SOURCE DATA Block Start
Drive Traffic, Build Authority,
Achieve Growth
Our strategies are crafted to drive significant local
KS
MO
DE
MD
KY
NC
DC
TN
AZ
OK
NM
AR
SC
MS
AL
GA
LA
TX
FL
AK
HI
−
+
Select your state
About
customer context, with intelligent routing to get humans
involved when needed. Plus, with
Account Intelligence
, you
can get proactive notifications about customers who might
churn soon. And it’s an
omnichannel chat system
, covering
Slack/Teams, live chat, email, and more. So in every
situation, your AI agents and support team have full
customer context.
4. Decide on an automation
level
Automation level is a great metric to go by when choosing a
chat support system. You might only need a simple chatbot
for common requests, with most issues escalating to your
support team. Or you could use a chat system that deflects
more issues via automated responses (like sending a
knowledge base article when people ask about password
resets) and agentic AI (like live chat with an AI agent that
SOURCE DATA Block End
## WHAT YOU HAVE TO DO
Print each entry above exactly as given.

## SOLUTION TO THE EXERCISE
Drive Traffic, Build Authority,
Achieve Growth
Our strategies are crafted to drive significant local
KS
MO
DE
MD
KY
NC
DC
TN
AZ
OK
NM
AR
SC
MS
AL
GA
LA
TX
FL
AK
HI
−
+
Select your state
About
customer context, with intelligent routing to get humans
involved when needed. Plus, with
Account Intelligence
, you
can get proactive notifications about customers who might
churn soon. And it’s an
omnichannel chat system
, covering
Slack/Teams, live chat, email, and more. So in every
situation, your AI agents and support team have full
customer context.
4. Decide on an automation
level
Automation level is a great metric to go by when choosing a
chat support system. You might only need a simple chatbot
for common requests, with most issues escalating to your
support team. Or you could use a chat system that deflects
more issues via automated responses (like sending a
knowledge base article when people ask about password
resets) and agentic AI (like live chat with an AI agent that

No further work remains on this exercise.